Try it -
Starting with the first line below, extract each line through the one that contains "management style, personality, and", inclusive, excluding pictures.

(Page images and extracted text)
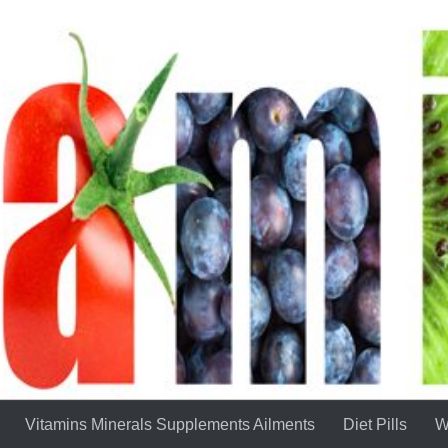
Vitamins Minerals Supplements Ailments
Diet Pills
W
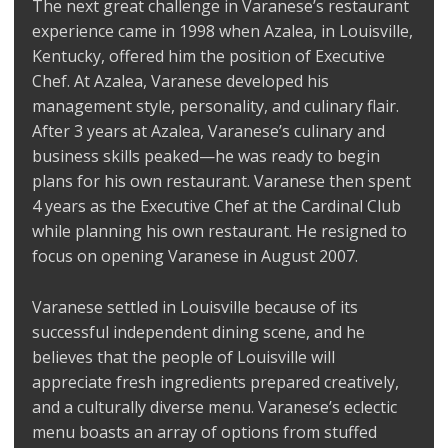
The next great challenge in Varanese’s restaurant
experience came in 1998 when Azalea, in Louisville,
Kentucky, offered him the position of Executive
Chef. At Azalea, Varanese developed his
management style, personality, and culinary flair.
After 3 years at Azalea, Varanese’s culinary and
business skills peaked—he was ready to begin
plans for his own restaurant. Varanese then spent
4 years as the Executive Chef at the Cardinal Club
while planning his own restaurant. He resigned to
focus on opening Varanese in August 2007.
Varanese settled in Louisville because of its
successful independent dining scene, and he
believes that the people of Louisville will
appreciate fresh ingredients prepared creatively,
and a culturally diverse menu. Varanese’s eclectic
menu boasts an array of options from stuffed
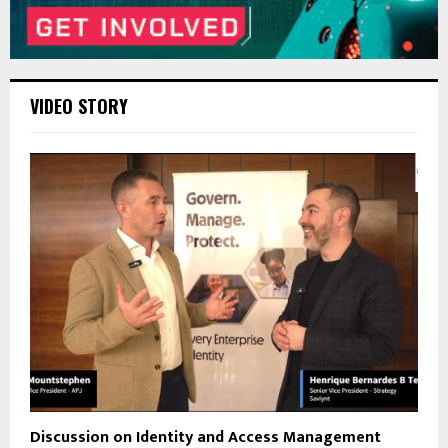
VIDEO STORY
Discussion on Identity and Access Management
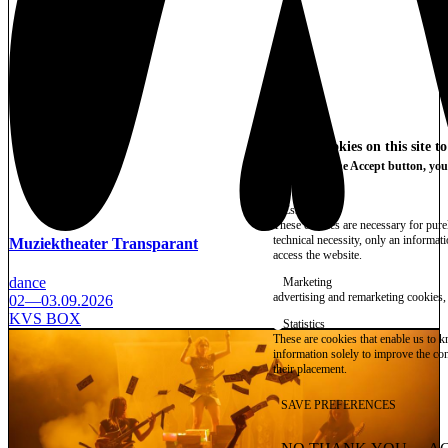
We use cookies on this site t
By clicking the Accept button, you
More info
Essential
These cookies are necessary for purel
technical necessity, only an informat
Muziektheater Transparant
access the website.
dance
Marketing
advertising and remarketing cookies, 
02—03.09.2026
KVS BOX
Statistics
These are cookies that enable us to
information solely to improve the con
their placement.
SAVE PREFERENCES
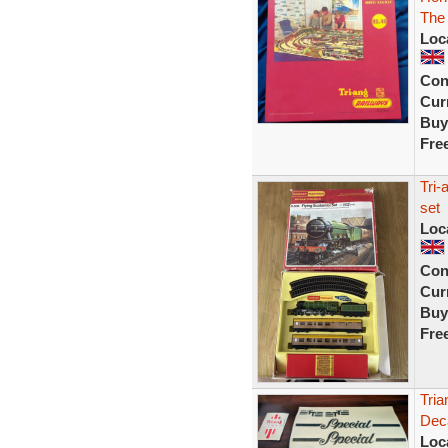
The 
Loc
Con
Curr
Buy
Fre
Tri-
set
Loc
Con
Curr
Buy
Fre
Tria
Deca
Loc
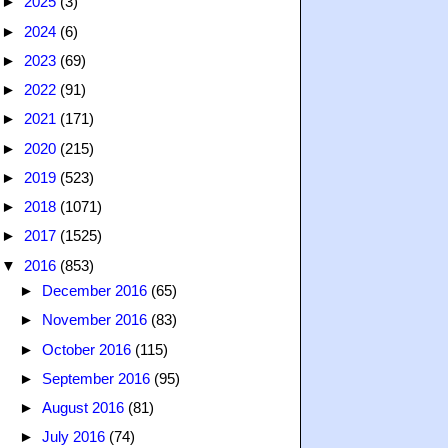
►
2025
(3)
►
2024
(6)
►
2023
(69)
►
2022
(91)
►
2021
(171)
►
2020
(215)
►
2019
(523)
►
2018
(1071)
►
2017
(1525)
▼
2016
(853)
►
December 2016
(65)
►
November 2016
(83)
►
October 2016
(115)
►
September 2016
(95)
►
August 2016
(81)
►
July 2016
(74)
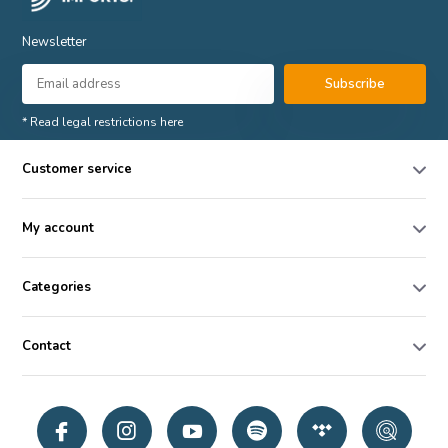
Newsletter
Subscribe
* Read legal restrictions here
Customer service
My account
Categories
Contact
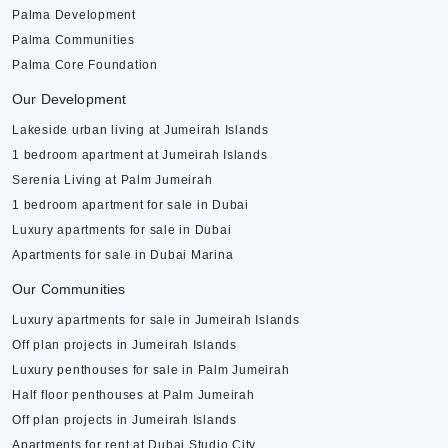
Palma Development
Palma Communities
Palma Core Foundation
Our Development
Lakeside urban living at Jumeirah Islands
1 bedroom apartment at Jumeirah Islands
Serenia Living at Palm Jumeirah
1 bedroom apartment for sale in Dubai
Luxury apartments for sale in Dubai
Apartments for sale in Dubai Marina
Our Communities
Luxury apartments for sale in Jumeirah Islands
Off plan projects in Jumeirah Islands
Luxury penthouses for sale in Palm Jumeirah
Half floor penthouses at Palm Jumeirah
Off plan projects in Jumeirah Islands
Apartments for rent at Dubai Studio City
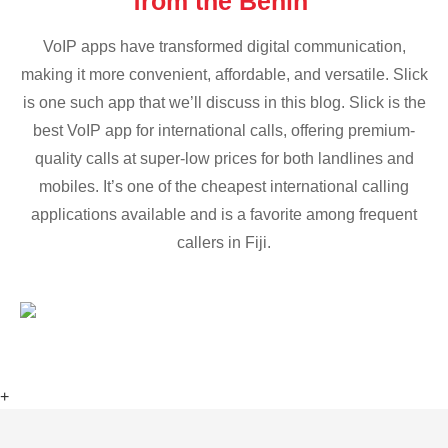
from the Benin
VoIP apps have transformed digital communication,
making it more convenient, affordable, and versatile. Slick
is one such app that we’ll discuss in this blog. Slick is the
best VoIP app for international calls, offering premium-
quality calls at super-low prices for both landlines and
mobiles. It’s one of the cheapest international calling
applications available and is a favorite among frequent
callers in Fiji.
+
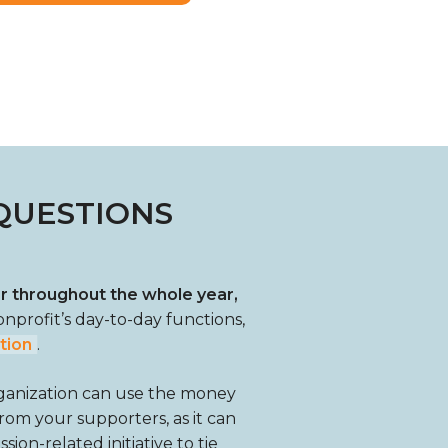
QUESTIONS
or throughout the whole year,
onprofit’s day-to-day functions,
tion
.
rganization can use the money
 from your supporters, as it can
ion-related initiative to tie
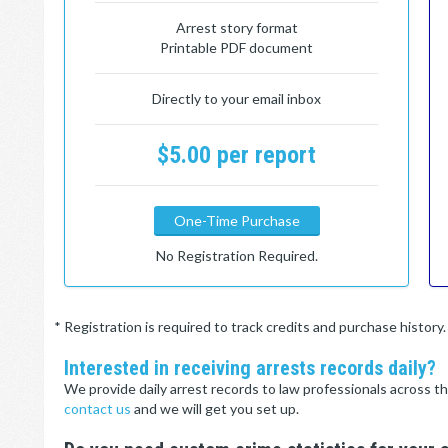
Arrest story format
Printable PDF document
Directly to your email inbox
$5.00 per report
One-Time Purchase
No Registration Required.
* Registration is required to track credits and purchase histor
Interested in receiving arrests records daily?
We provide daily arrest records to law professionals across th
contact us
and we will get you set up.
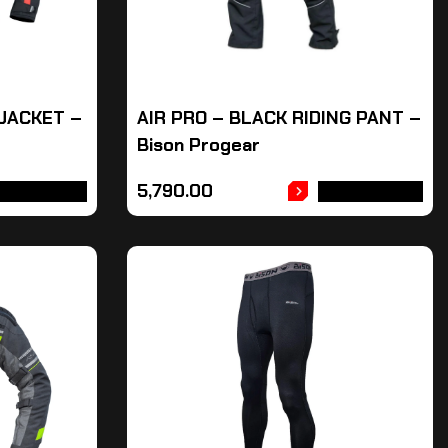
 JACKET –
AIR PRO – BLACK RIDING PANT –
Bison Progear
5,790.00
DD TO CART
ADD TO CART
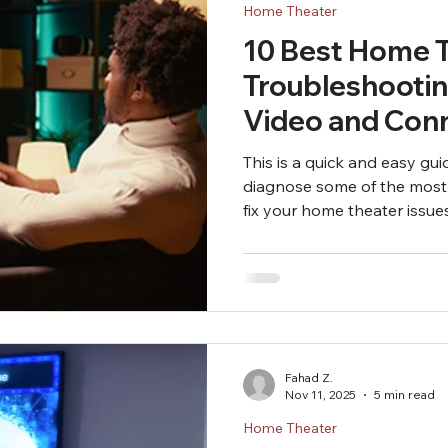
Home Theater
10 Best Home 
Troubleshootin
Video and Conn
This is a quick and easy gu
diagnose some of the most
fix your home theater issues
can't fix your issues after f
Fahad Z.
Nov 11, 2025
5 min read
Home Theater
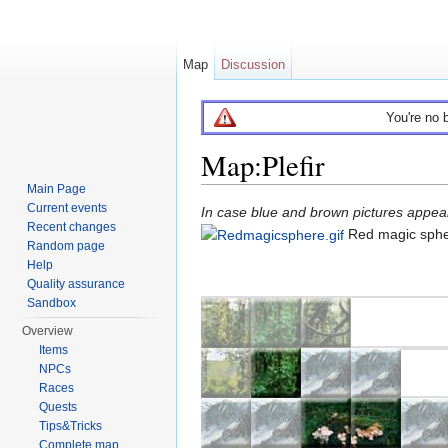
Map
Discussion
You're no 
Map:Plefir
Main Page
Jump to:
navigation
,
search
Current events
In case blue and brown pictures appear 
Recent changes
Red magic sph
Random page
Help
Quality assurance
Sandbox
Overview
Items
NPCs
Races
Quests
Tips&Tricks
Complete map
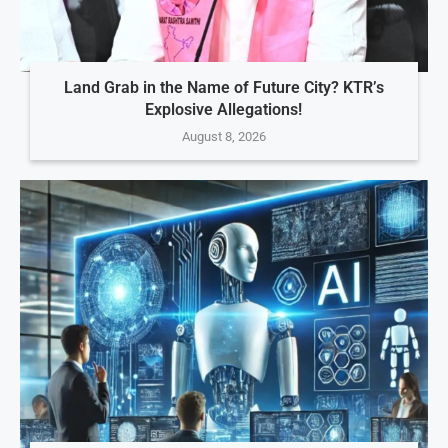
Land Grab in the Name of Future City? KTR’s
Explosive Allegations!
August 8, 2026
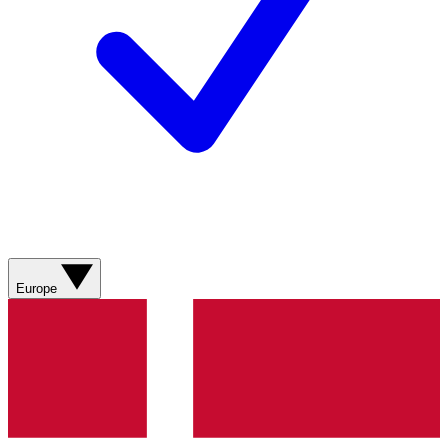
Europe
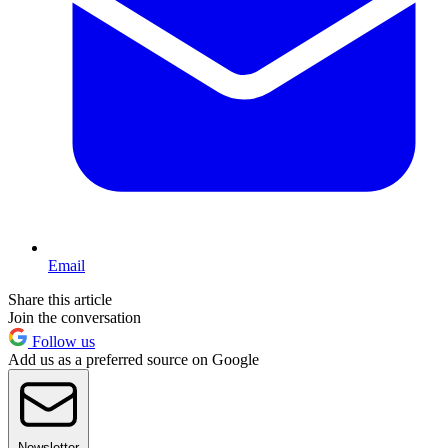
Email
Share this article
Join the conversation
Follow us
Add us as a preferred source on Google
Newsletter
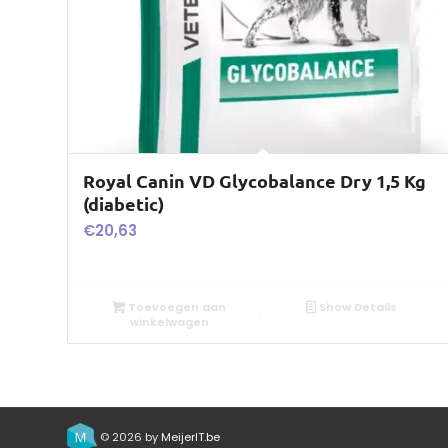
Royal Canin VD Glycobalance Dry 1,5 Kg
(diabetic)
€
20,63
Toevoegen aan
Show Details
winkelwagen
© 2026 by
MeijerIT.be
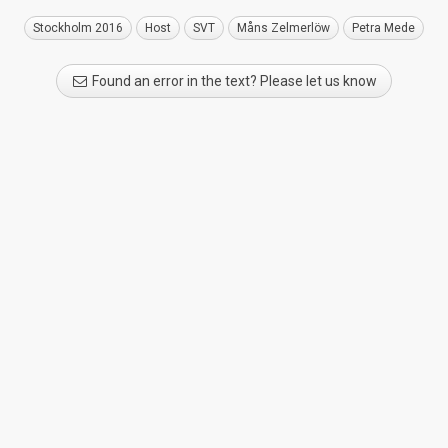
Stockholm 2016
Host
SVT
Måns Zelmerlöw
Petra Mede
Found an error in the text? Please let us know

Exercise response -
Vitamins Minerals Supplements Ailments
Diet Pills
W
The next great challenge in Varanese’s restaurant
experience came in 1998 when Azalea, in Louisville,
Kentucky, offered him the position of Executive
Chef. At Azalea, Varanese developed his
management style, personality, and culinary flair.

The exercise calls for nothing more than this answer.